Start of DATA SHOWN

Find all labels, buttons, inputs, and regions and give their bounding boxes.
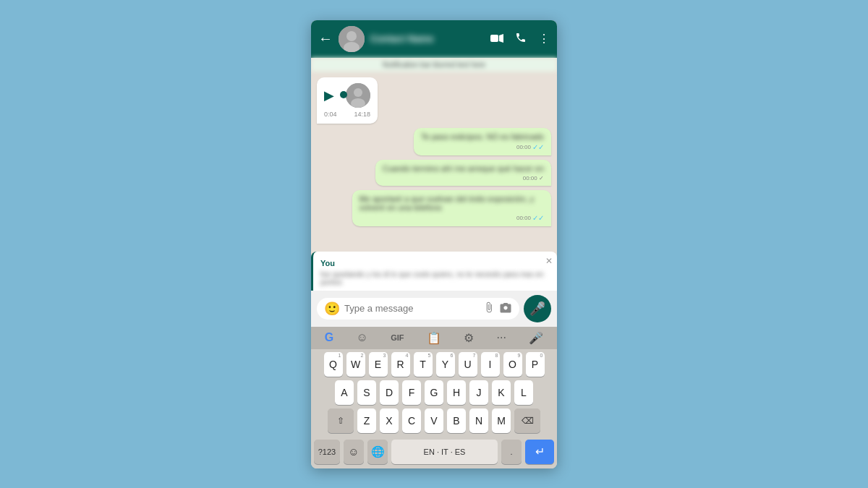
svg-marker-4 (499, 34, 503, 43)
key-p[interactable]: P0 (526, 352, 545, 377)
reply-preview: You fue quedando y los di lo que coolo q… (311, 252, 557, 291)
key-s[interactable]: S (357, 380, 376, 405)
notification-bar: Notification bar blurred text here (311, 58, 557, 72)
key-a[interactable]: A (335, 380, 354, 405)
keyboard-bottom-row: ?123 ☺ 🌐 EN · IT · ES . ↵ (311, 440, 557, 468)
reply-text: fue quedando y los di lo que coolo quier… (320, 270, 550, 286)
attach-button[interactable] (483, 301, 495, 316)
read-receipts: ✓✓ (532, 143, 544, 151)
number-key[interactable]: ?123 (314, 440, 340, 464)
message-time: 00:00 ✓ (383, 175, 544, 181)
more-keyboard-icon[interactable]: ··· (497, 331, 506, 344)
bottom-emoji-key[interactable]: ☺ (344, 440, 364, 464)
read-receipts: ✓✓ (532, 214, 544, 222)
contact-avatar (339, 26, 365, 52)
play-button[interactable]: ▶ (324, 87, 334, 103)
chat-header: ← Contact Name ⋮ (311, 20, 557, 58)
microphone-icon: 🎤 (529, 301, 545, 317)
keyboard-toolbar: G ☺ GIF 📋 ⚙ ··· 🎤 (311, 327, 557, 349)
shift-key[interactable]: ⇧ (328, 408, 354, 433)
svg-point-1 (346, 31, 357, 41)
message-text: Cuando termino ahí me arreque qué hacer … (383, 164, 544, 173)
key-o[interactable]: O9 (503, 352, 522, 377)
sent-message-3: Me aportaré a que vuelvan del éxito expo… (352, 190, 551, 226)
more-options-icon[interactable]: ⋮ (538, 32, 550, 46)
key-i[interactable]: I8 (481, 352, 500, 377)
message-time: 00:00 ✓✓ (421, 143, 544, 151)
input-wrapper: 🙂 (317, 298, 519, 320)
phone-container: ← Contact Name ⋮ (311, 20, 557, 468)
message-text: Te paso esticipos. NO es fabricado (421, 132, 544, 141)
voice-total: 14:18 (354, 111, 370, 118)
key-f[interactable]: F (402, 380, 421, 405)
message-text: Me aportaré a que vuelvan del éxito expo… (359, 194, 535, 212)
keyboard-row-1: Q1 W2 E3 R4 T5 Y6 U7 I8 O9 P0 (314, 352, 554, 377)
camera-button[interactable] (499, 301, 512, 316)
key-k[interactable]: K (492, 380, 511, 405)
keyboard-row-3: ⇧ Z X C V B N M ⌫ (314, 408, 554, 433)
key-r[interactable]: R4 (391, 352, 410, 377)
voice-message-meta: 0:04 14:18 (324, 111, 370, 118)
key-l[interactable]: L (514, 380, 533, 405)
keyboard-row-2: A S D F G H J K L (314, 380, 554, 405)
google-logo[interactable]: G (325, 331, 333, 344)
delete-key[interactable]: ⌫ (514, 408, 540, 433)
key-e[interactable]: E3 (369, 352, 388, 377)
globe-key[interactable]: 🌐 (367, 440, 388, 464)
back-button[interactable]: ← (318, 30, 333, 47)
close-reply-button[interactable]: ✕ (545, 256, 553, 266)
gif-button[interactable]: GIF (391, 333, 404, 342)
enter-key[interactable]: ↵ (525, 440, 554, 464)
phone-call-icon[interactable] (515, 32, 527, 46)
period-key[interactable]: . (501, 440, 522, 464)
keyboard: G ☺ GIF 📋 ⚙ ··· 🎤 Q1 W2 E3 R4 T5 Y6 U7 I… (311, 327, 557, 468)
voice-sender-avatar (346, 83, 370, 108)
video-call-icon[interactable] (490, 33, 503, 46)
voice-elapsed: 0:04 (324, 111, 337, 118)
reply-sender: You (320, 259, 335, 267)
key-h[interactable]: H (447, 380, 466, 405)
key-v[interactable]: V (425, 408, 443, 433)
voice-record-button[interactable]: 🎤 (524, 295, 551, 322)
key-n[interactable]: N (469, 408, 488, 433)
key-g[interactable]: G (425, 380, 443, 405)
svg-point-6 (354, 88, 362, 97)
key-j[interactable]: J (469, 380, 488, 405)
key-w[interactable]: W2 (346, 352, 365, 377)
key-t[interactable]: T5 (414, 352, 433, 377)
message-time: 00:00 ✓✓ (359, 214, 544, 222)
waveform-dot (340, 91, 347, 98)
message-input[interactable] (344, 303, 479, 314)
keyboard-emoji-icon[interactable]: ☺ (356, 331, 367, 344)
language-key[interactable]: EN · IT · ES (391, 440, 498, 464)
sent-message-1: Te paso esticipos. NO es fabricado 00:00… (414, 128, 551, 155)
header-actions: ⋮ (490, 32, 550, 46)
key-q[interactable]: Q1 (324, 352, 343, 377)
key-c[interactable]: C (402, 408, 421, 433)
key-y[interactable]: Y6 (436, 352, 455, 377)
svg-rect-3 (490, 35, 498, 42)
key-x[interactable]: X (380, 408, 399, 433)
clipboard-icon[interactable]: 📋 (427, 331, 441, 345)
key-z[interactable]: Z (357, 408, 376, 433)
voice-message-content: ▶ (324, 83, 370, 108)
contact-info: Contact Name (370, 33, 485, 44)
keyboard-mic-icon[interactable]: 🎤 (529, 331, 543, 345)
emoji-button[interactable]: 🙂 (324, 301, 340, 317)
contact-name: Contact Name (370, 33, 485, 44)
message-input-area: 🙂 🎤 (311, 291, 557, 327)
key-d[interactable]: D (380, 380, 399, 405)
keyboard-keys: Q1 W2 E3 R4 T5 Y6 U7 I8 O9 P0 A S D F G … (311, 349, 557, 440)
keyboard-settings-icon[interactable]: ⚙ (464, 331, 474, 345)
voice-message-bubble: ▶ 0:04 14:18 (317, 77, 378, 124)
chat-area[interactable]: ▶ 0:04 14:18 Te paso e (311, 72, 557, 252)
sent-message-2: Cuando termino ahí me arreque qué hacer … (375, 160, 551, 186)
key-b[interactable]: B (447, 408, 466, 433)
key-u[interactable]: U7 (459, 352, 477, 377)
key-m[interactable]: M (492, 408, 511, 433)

End of DATA SHOWN

- [YOUR ASSIGNMENT] What lines of the listing contain the word "sent"? Copy them all.

- [TASK RESPONSE]
sent-message-3: Me aportaré a que vuelvan del éxito expo… (352, 190, 551, 226)
sent-message-1: Te paso esticipos. NO es fabricado 00:00… (414, 128, 551, 155)
sent-message-2: Cuando termino ahí me arreque qué hacer … (375, 160, 551, 186)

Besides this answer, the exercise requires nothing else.